Abhi Aggarwal, a junior pre-med student from Leesburg, Va., spearheaded Operation Boot-up, along with senior finance major Kevin Keating, a Buffalo, N.Y. native, and senior history major Patrick O’Connor, from Hyde Park, N.Y. Their efforts have ensured all 10 elementary (grades kindergarten to sixth grade) schools in Grand Bahama, most of which have few or no computers, will soon house a functioning computer lab, with computers donated by IBM and CUTCO.
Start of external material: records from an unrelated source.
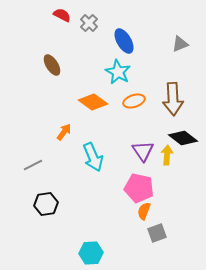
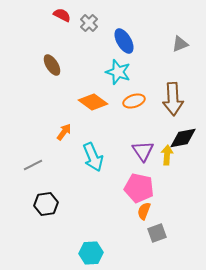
cyan star: rotated 10 degrees counterclockwise
black diamond: rotated 48 degrees counterclockwise
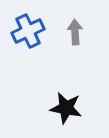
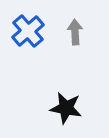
blue cross: rotated 16 degrees counterclockwise
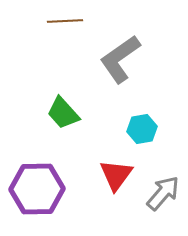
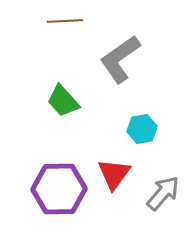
green trapezoid: moved 12 px up
red triangle: moved 2 px left, 1 px up
purple hexagon: moved 22 px right
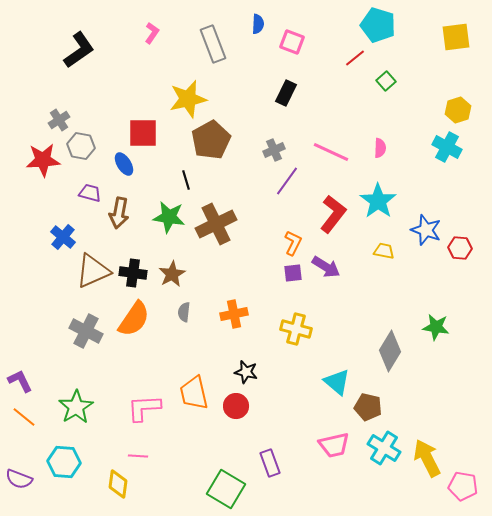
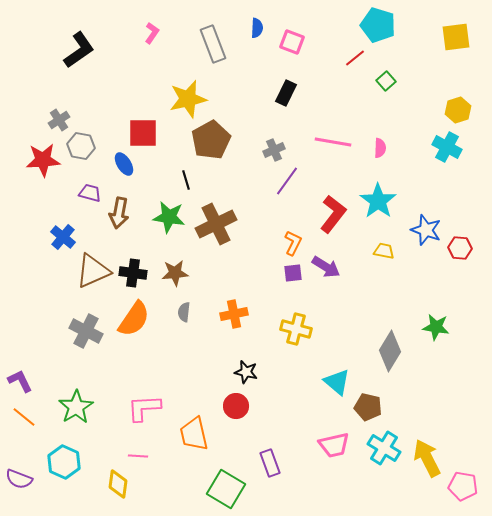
blue semicircle at (258, 24): moved 1 px left, 4 px down
pink line at (331, 152): moved 2 px right, 10 px up; rotated 15 degrees counterclockwise
brown star at (172, 274): moved 3 px right, 1 px up; rotated 24 degrees clockwise
orange trapezoid at (194, 393): moved 41 px down
cyan hexagon at (64, 462): rotated 20 degrees clockwise
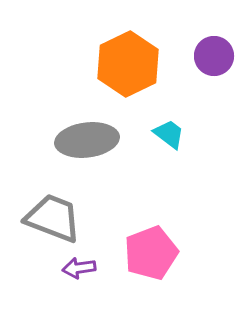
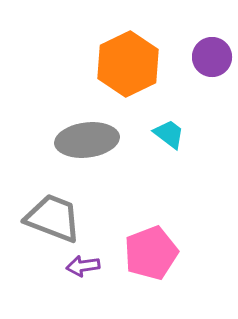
purple circle: moved 2 px left, 1 px down
purple arrow: moved 4 px right, 2 px up
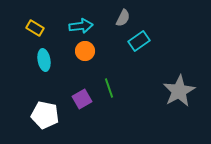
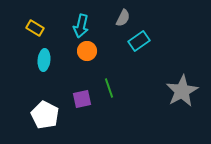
cyan arrow: rotated 110 degrees clockwise
orange circle: moved 2 px right
cyan ellipse: rotated 15 degrees clockwise
gray star: moved 3 px right
purple square: rotated 18 degrees clockwise
white pentagon: rotated 16 degrees clockwise
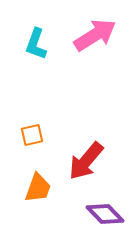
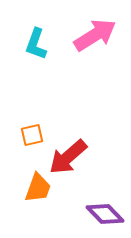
red arrow: moved 18 px left, 4 px up; rotated 9 degrees clockwise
“For years we have installed computers in small schools throughout the country, but we knew that a piecemeal approach would never make a real difference,” Aggarwal said. “So we approached them with a grand idea—let’s give every elementary school child in the Bahamas access to a computer. Let’s train their teachers. Let’s connect them to U.S. schools. Let’s wire an island.”
When SIFE visits in January, Olean-area educators and St. Bonaventure students will train Bahamian teachers to teach technology to their students.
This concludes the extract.